Below is a made up example where I try to model the probability of working next year. 
The usual glm-function in R works fine and gives estimations of the true parameters that are quite close (although the true influence of the variable married is actually 0). However, when I try LASSO-regression I get results that are far away from the true parameters. Furthermore, I thought that the LASSO-regression would pick up that the variable marriage does not have any influence, but keep the rest of the parameters. Why doesn’t it work?
library(glmnet)
library(boot)

seed <- 1

# Create the combinations of variables
set_working <- 0:1
set_married <- 0:1
set_age <- seq(from=20, to=60, by=1)

data_prob <- expand.grid(set_age, set_working,set_married)
colnames(data_prob) <- c("age","working","married")

# Create true underlying prob-model
intercept_parameter <- -3
age_parameter <- 1/20
working_parameter <- 4
married_parameter <- 0
true_parameters <- c(intercept_parameter,age_parameter,working_parameter,married_parameter)

data_prob$prob_working_next_year <- inv.logit(intercept_parameter + 
                                                data_prob$age * age_parameter + 
                                                data_prob$working * working_parameter +
                                                data_prob$married * married_parameter)

# Generate random observations from the model
set.seed(seed)
data_prob$obs_working_next_year <- rbinom(n = nrow(data_prob), size = 1, prob=data_prob$prob_working_next_year)

# Fit glm-model using all the variables
fit_glm_all_variables <- glm(obs_working_next_year ~ age + working + married  ,
                          family = binomial,
                          data = data_prob)
# The result is reasonably close to the true parameters
coefficients(fit_glm_all_variables)

# Fit glm-model using all the variables and the LASSO-tecnique
x_matrix <- as.matrix(cbind(data_prob$age,data_prob$working,data_prob$married))

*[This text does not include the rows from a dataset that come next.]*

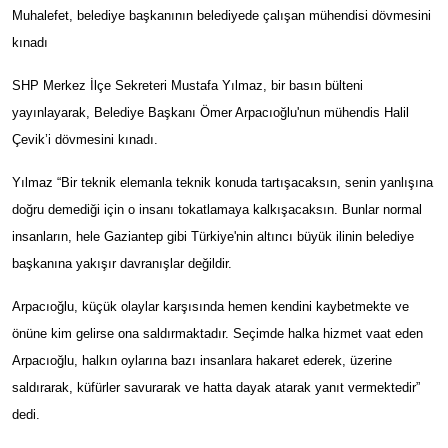
Muhalefet, belediye başkanının belediyede çalışan mühendisi dövmesini
kınadı
SHP Merkez İlçe Sekreteri Mustafa Yılmaz, bir basın bülteni
yayınlayarak, Belediye Başkanı Ömer Arpacıoğlu'nun mühendis Halil
Çevik’i dövmesini kınadı.
Yılmaz “Bir teknik elemanla teknik konuda tartışacaksın, senin yanlışına
doğru demediği için o insanı tokatlamaya kalkışacaksın. Bunlar normal
insanların, hele Gaziantep gibi Türkiye'nin altıncı büyük ilinin belediye
başkanına yakışır davranışlar değildir.
Arpacıoğlu, küçük olaylar karşısında hemen kendini kaybetmekte ve
önüne kim gelirse ona saldırmaktadır. Seçimde halka hizmet vaat eden
Arpacıoğlu, halkın oylarına bazı insanlara hakaret ederek, üzerine
saldırarak, küfürler savurarak ve hatta dayak atarak yanıt vermektedir”
dedi.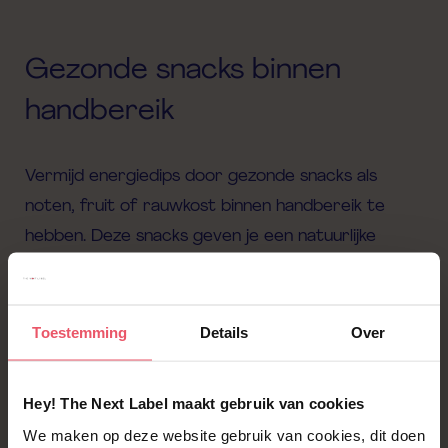
Gezonde snacks binnen
handbereik
Vermijd energiedips door gezonde snacks als
noten, fruit of rauwkost binnen handbereik te
hebben. Deze snacks geven je een natuurlijke
boost zonder de bekende suikerdip.
Toestemming
Details
Over
Prioriteiten stellen
Hey! The Next Label maakt gebruik van cookies
We maken op deze website gebruik van cookies, dit doen
Focus op je prioriteiten. Verdeel je taken in urgent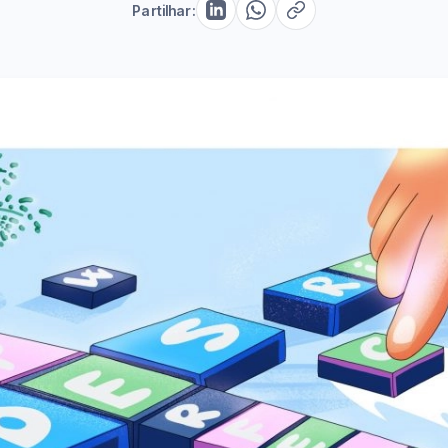
Partilhar: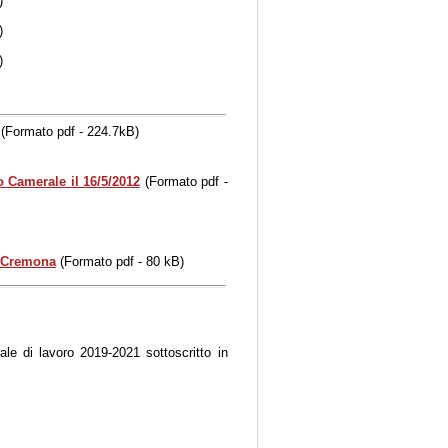
)
)
)
(Formato pdf - 224.7kB)
 Camerale il 16/5/2012
(Formato pdf -
i Cremona
(Formato pdf - 80 kB)
ale di lavoro 2019-2021 sottoscritto in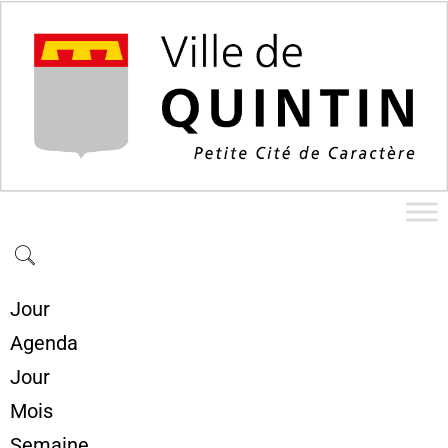
Jour
Agenda
Jour
Mois
Semaine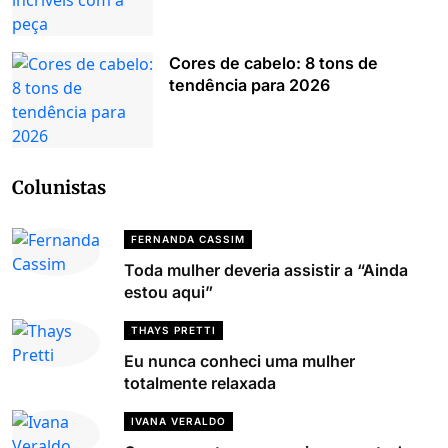
Cores de cabelo: 8 tons de
tendência para 2026
Colunistas
FERNANDA CASSIM
Toda mulher deveria assistir a “Ainda
estou aqui”
THAYS PRETTI
Eu nunca conheci uma mulher
totalmente relaxada
IVANA VERALDO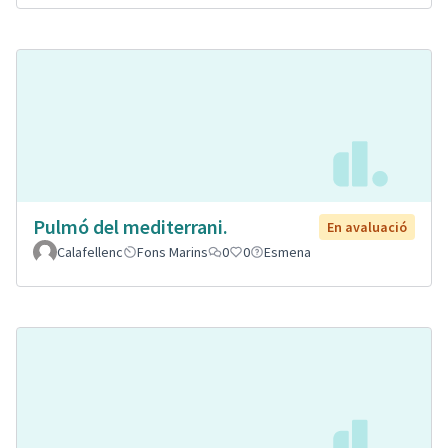
Pulmó del mediterrani.
En avaluació
Calafellenc
Fons Marins
0
0
Esmena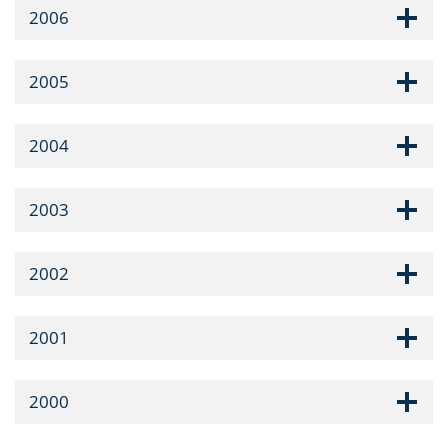
2006
2005
2004
2003
2002
2001
2000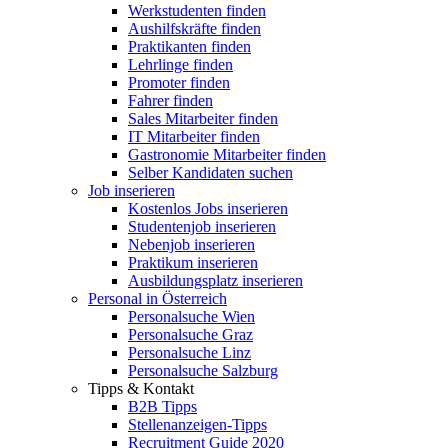
Werkstudenten finden
Aushilfskräfte finden
Praktikanten finden
Lehrlinge finden
Promoter finden
Fahrer finden
Sales Mitarbeiter finden
IT Mitarbeiter finden
Gastronomie Mitarbeiter finden
Selber Kandidaten suchen
Job inserieren
Kostenlos Jobs inserieren
Studentenjob inserieren
Nebenjob inserieren
Praktikum inserieren
Ausbildungsplatz inserieren
Personal in Österreich
Personalsuche Wien
Personalsuche Graz
Personalsuche Linz
Personalsuche Salzburg
Tipps & Kontakt
B2B Tipps
Stellenanzeigen-Tipps
Recruitment Guide 2020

fit_glm_lasso <- cv.glmnet(x=x_matrix, 
                           y=data_prob$obs_working_next_year,
                           family = "binomial",
                           alpha=1)

# The result is far away from the true parameters
coefficients(fit_glm_lasso)
# 4 x 1 sparse Matrix of class "dgCMatrix"
# 1
# (Intercept) -0.5932176
# V1           .        
# V2           2.6637460
# V3           .        

# Get the whole sequence of parameters from using different lambda-values
fit_glm_lasso2 <- glmnet(x=x_matrix, 
                         y=data_prob$obs_working_next_year,
                         family = "binomial",
                         alpha=1)
coefficients(fit_glm_lasso2)

# Get the whole sequence of parameters from using different lambda-values
# This time explicately setting the glmnet-function to do the
# standardization
fit_glm_lasso3 <- glmnet(x=x_matrix, 
                         y=data_prob$obs_working_next_year,
                         family = "binomial",
                         alpha=1,
                         standardize = TRUE,
                         intercept = TRUE,
                         standardize.response = FALSE)
coefficients(fit_glm_lasso3)

# The "best" set of parameters chosen by the cv.glmnet-function
# When setting the glmnet-function to do the
# standardization
fit_glm_lasso4 <- cv.glmnet(x=x_matrix, 
                         y=data_prob$obs_working_next_year,
                         family = "binomial",
                         alpha=1,
                         standardize = TRUE,
                         intercept = TRUE,
                         standardize.response = FALSE)
coefficients(fit_glm_lasso4)
# 4 x 1 sparse Matrix of class "dgCMatrix"
# 1
# (Intercept) -0.6273374
# V1           .        
# V2           2.7786131
# V3           .        
# > 

 A: One thing is that your data isn't scaled; this means that age will have an artificially low coefficient compared to married. It is also why age is what drops out first, despite its true influence being higher than married.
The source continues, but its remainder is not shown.